58-year-old Dwayne Brooks was released from prison last year after a Cuyahoga County judge ruled that police and prosecutors had withheld police reports and witness statements from Brooks’ lawyers that supported their client’s claim that he wasn’t involved in the August 1987 ambush killing of 35-year-old Clinton Arnold at Luke Easter Park.
Hempstead, New York, homeowner Brooks said he wasn’t even in Ohio when Arnold was killed. Brooks was found guilty and given a life sentence, mostly because of the statements of two other defendants who decided to help the prosecution prove Brooks was Arnold’s killer in exchange for pleading guilty to lesser charges.
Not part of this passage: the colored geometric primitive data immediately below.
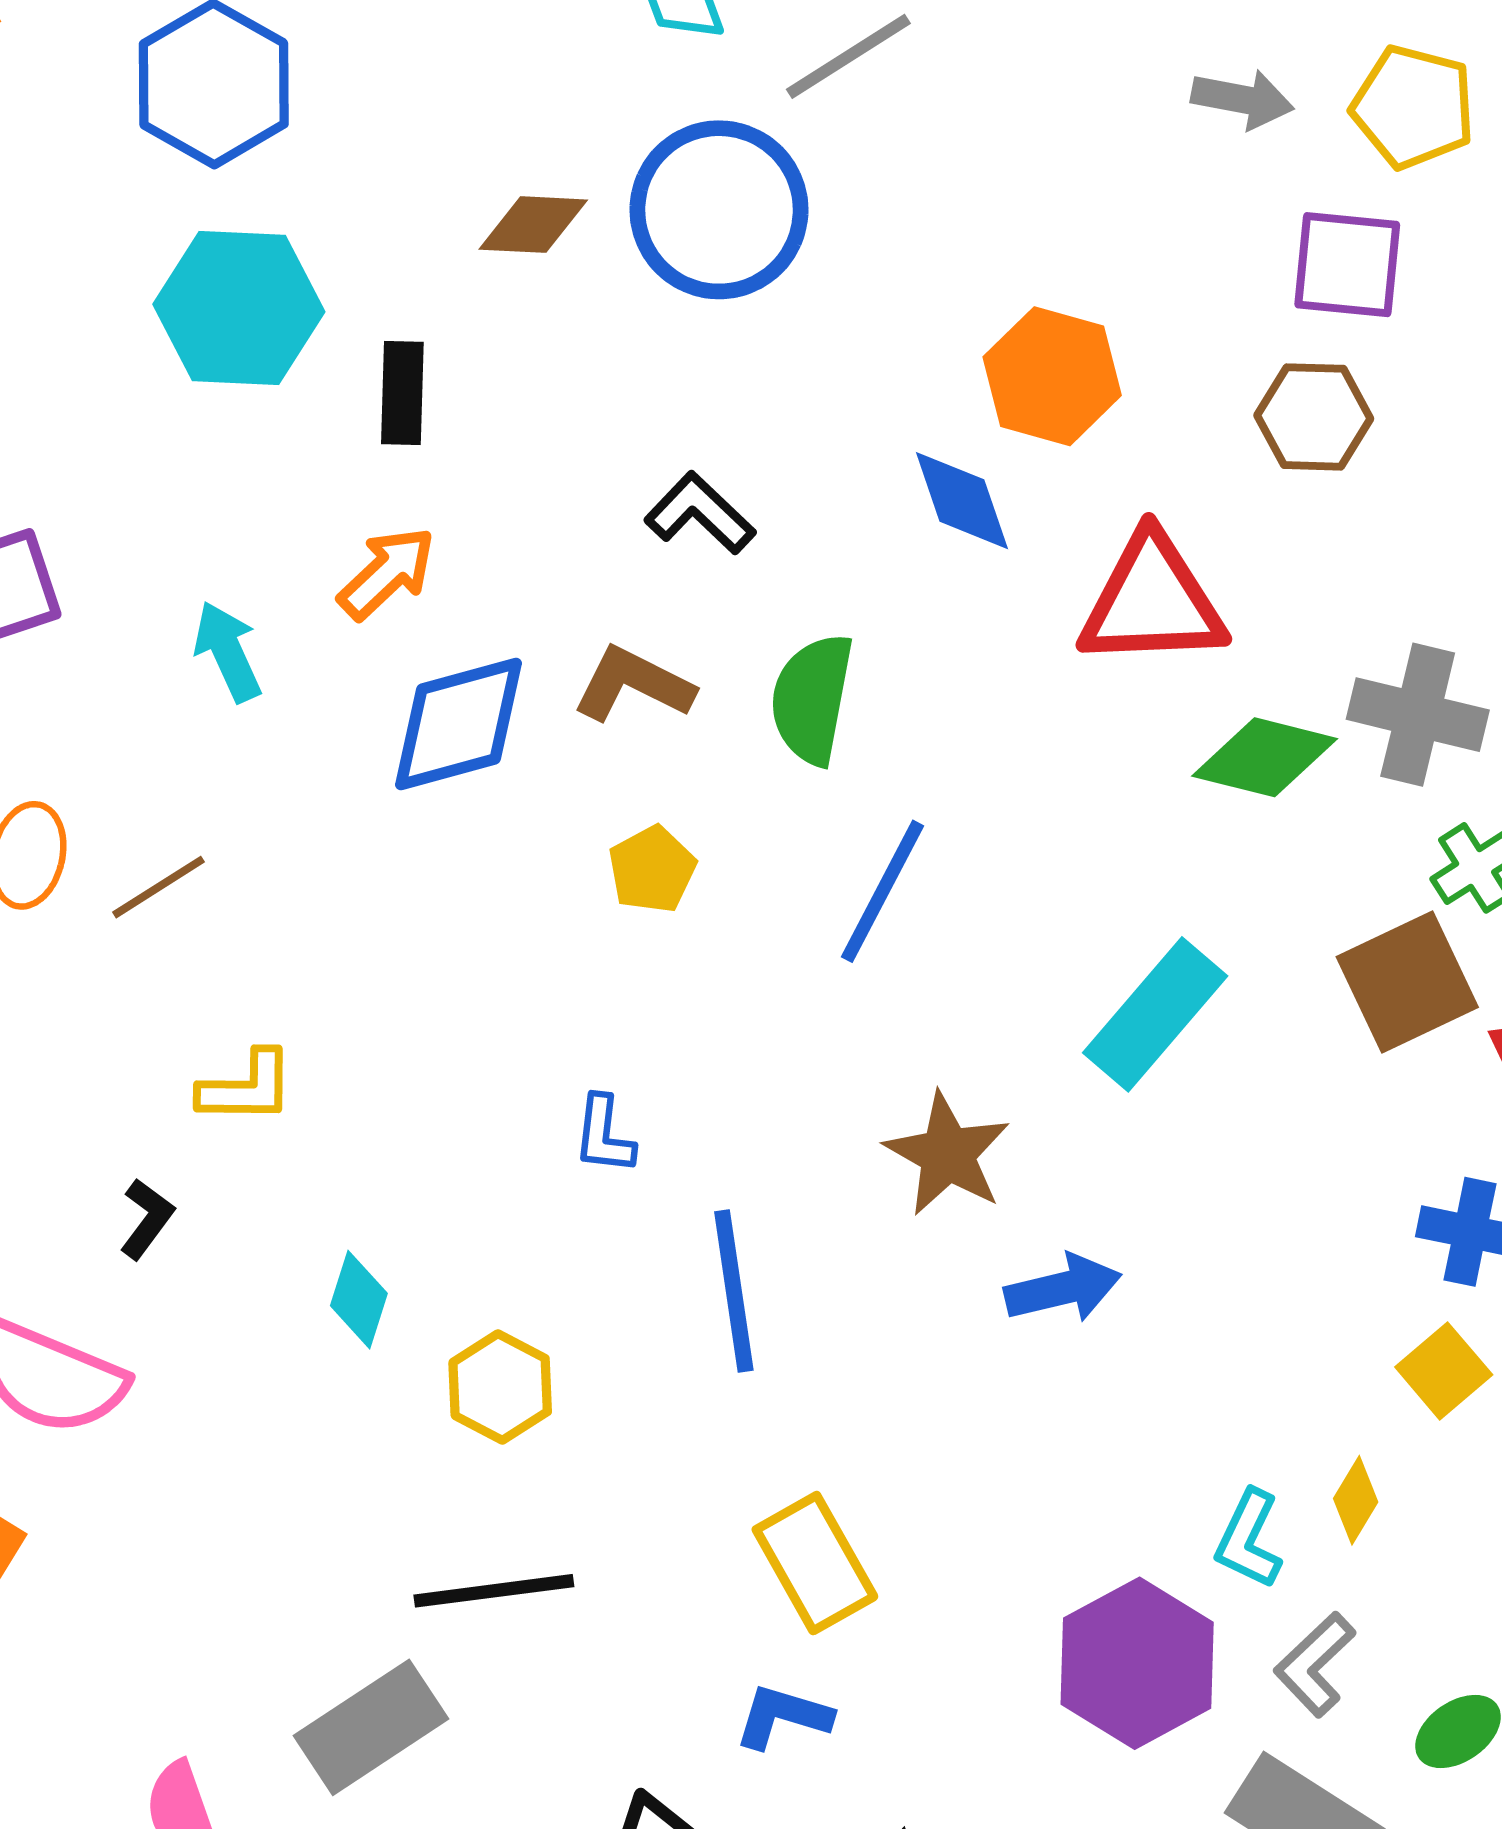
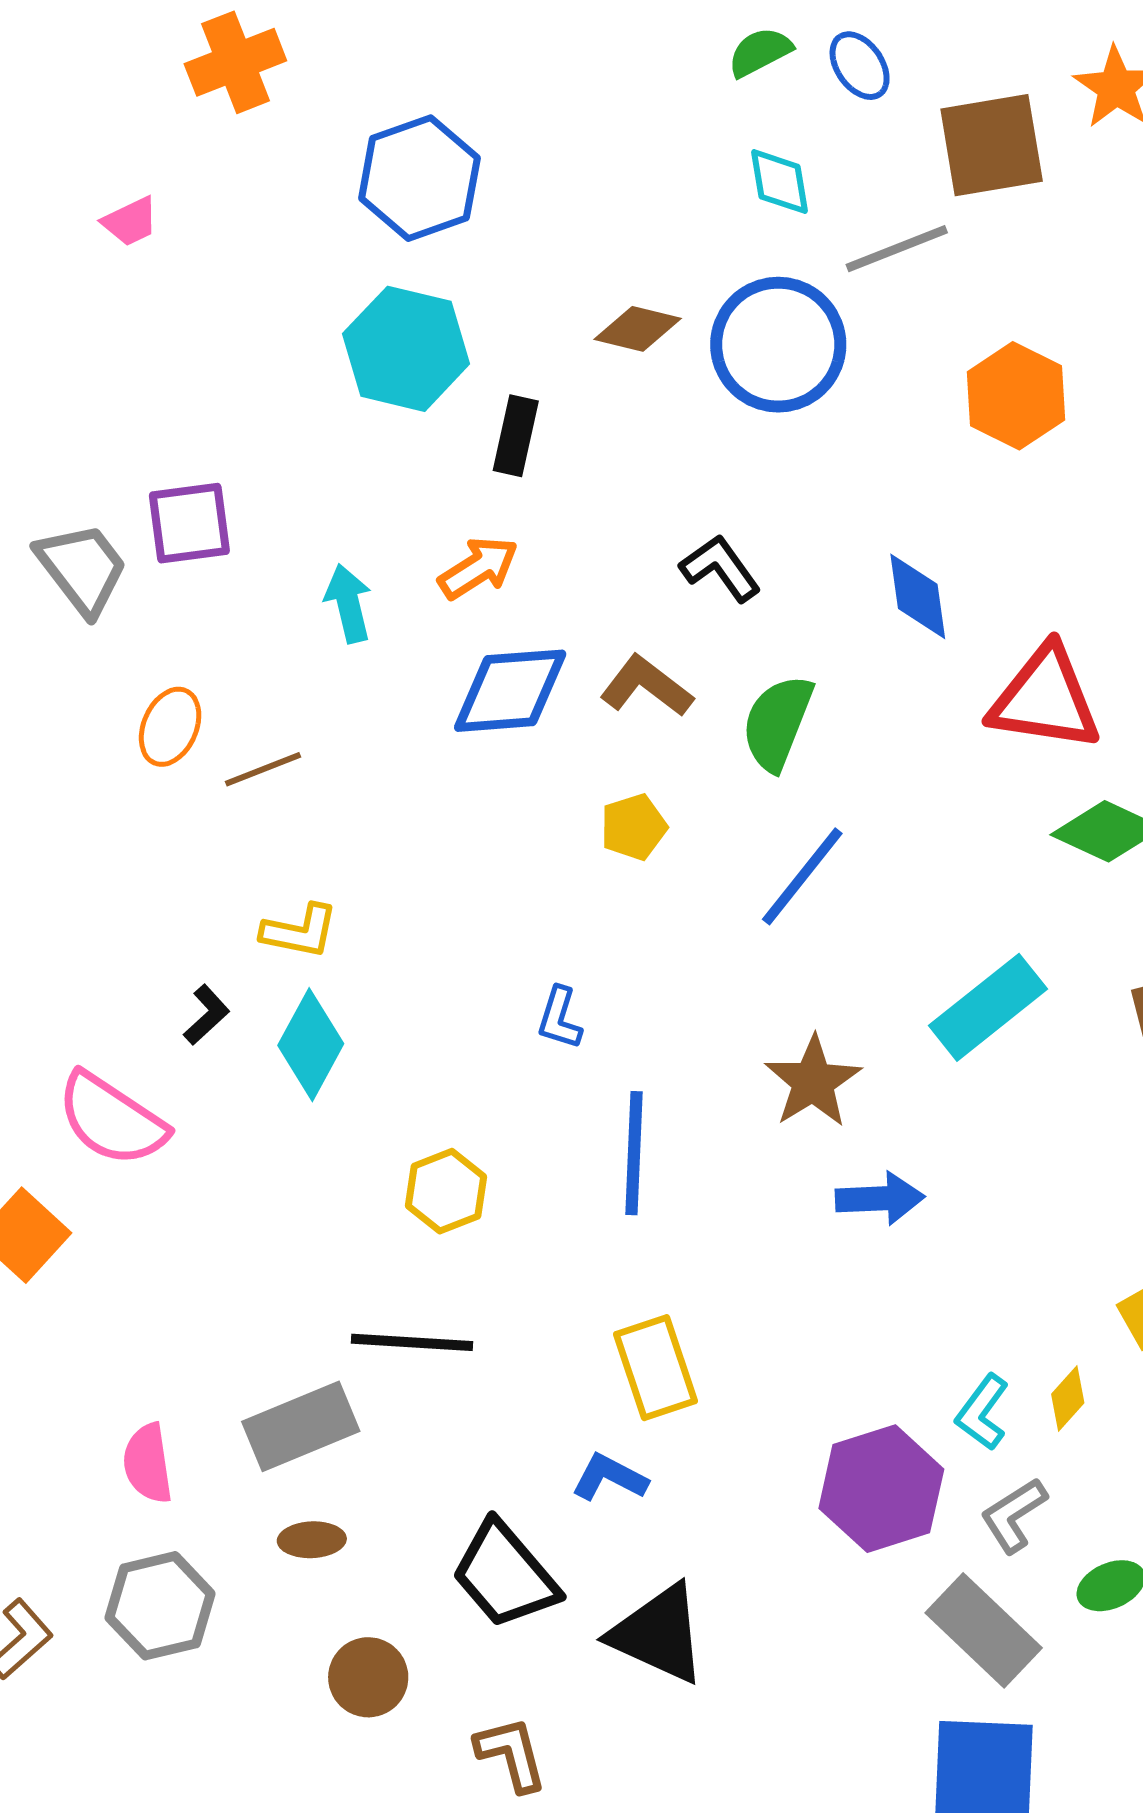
orange hexagon: (1052, 376) -> (1016, 396), moved
cyan diamond: (359, 1300) -> (311, 1045), moved, size x1.5

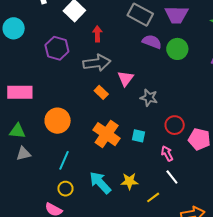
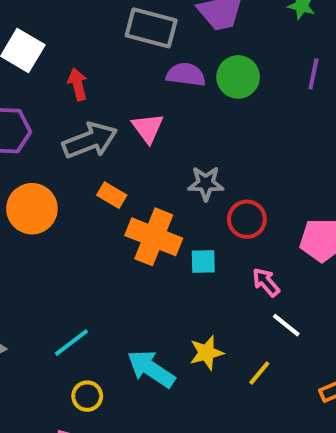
pink triangle: (126, 78) -> (148, 128), moved
orange circle: (58, 121) -> (32, 209), moved
red circle: (175, 125) -> (247, 219), moved
orange cross: (107, 134) -> (154, 237), moved
cyan line: (64, 160) -> (71, 343), turned 42

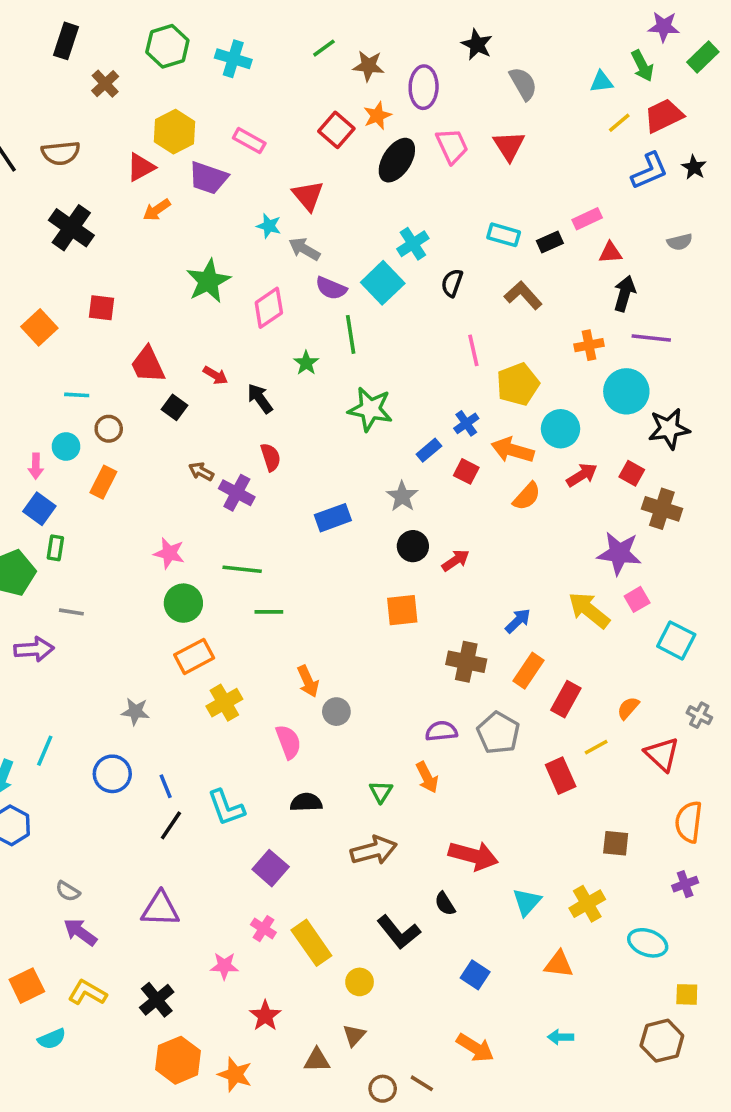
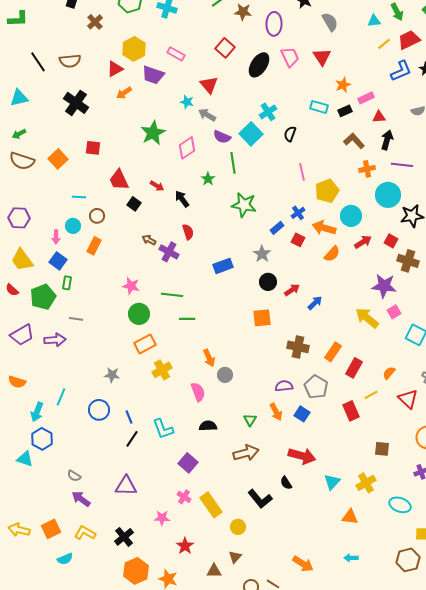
orange star: (377, 116) -> (343, 85), moved
brown L-shape: (523, 295) -> (354, 141), moved
blue arrow: (518, 621) -> (315, 303), moved
blue square: (475, 975) -> (302, 414), moved

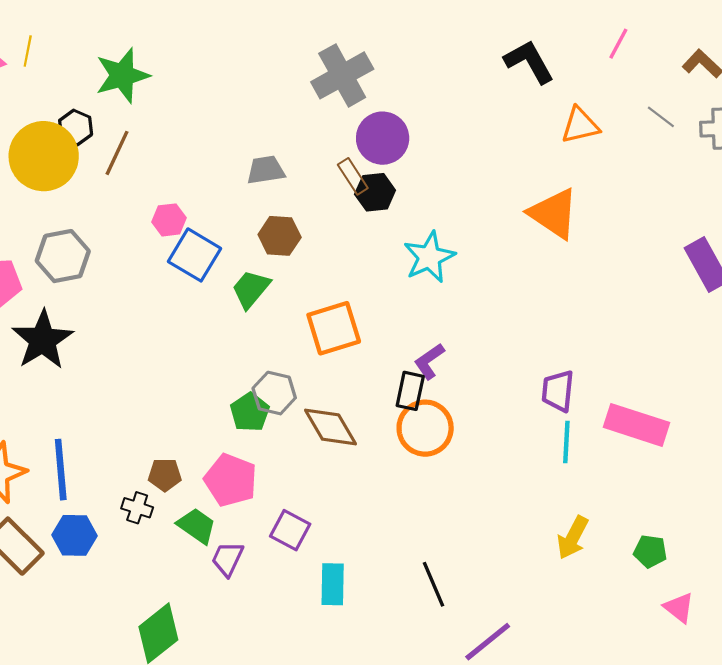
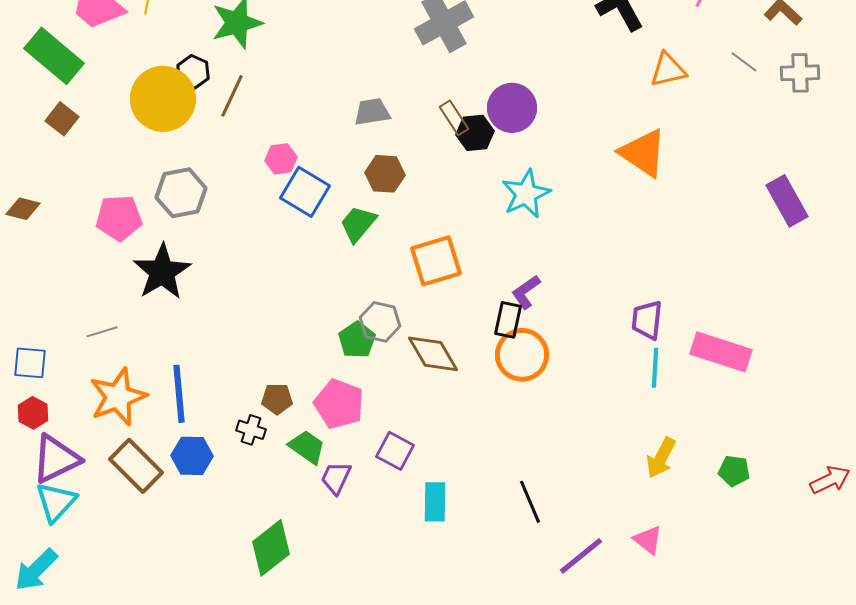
purple circle: (383, 138) -> (512, 108), moved
pink triangle: (679, 608) -> (648, 540), moved

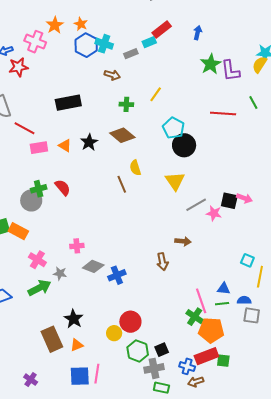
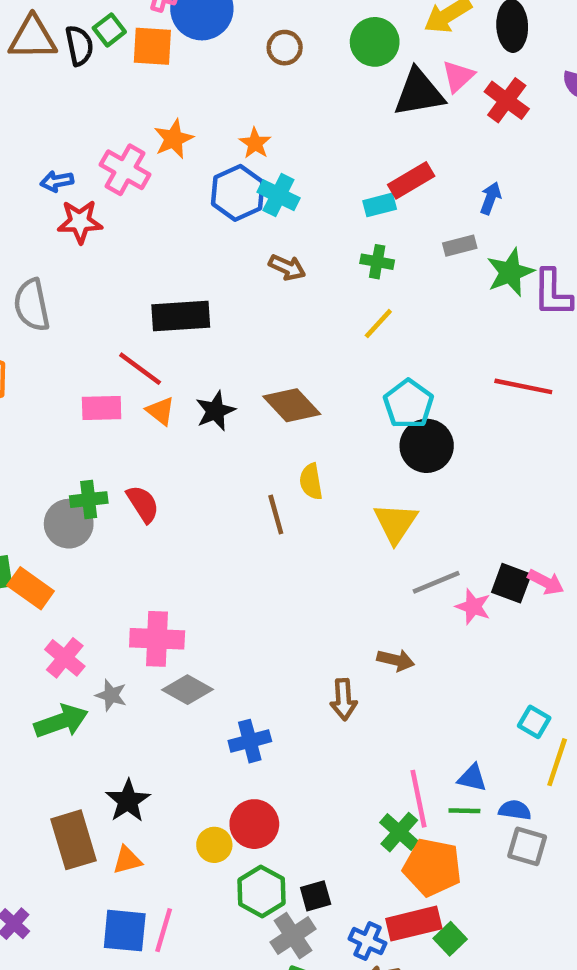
orange star: (81, 24) -> (255, 143), moved
gray rectangle: (131, 54) -> (460, 246), moved
green cross: (126, 104) -> (377, 262), moved
red line: (24, 128) -> (140, 369), moved
pink cross: (77, 246) -> (157, 639), size x1.6
blue cross: (117, 275) -> (250, 741), moved
green square: (223, 361) -> (450, 939), turned 32
gray cross: (154, 368) -> (293, 936), turned -30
On Monday, the Ohio Controlling Board allowed Brooks to get a preliminary judgment payment of $1,103,475.92 without any discussion or comment. That’s about half of the money he’s owed by state law. People who were wrongly imprisoned get $64,186.92 dollars for every year they were locked up.
The preliminary judgment amount, which was accepted by the Ohio Court of Claims at the end of last month, is about $88 for every day that Brooks was jailed without a good reason. This money will come from the state’s main fund for collecting taxes.
Along with those damages, Brooks could also get paid for his lawyers’ fees and the wages he would have made if he wasn’t in jail. The court or a legal settlement will decide exactly how much money he gets.
Prior to Monday’s vote, the Controlling Board approved a $131,000 payment to Canton resident Aaron Culbertson. Culbertson had been wrongly jailed for more than four years for a 2018 robbery that new evidence showed he wasn’t involved in.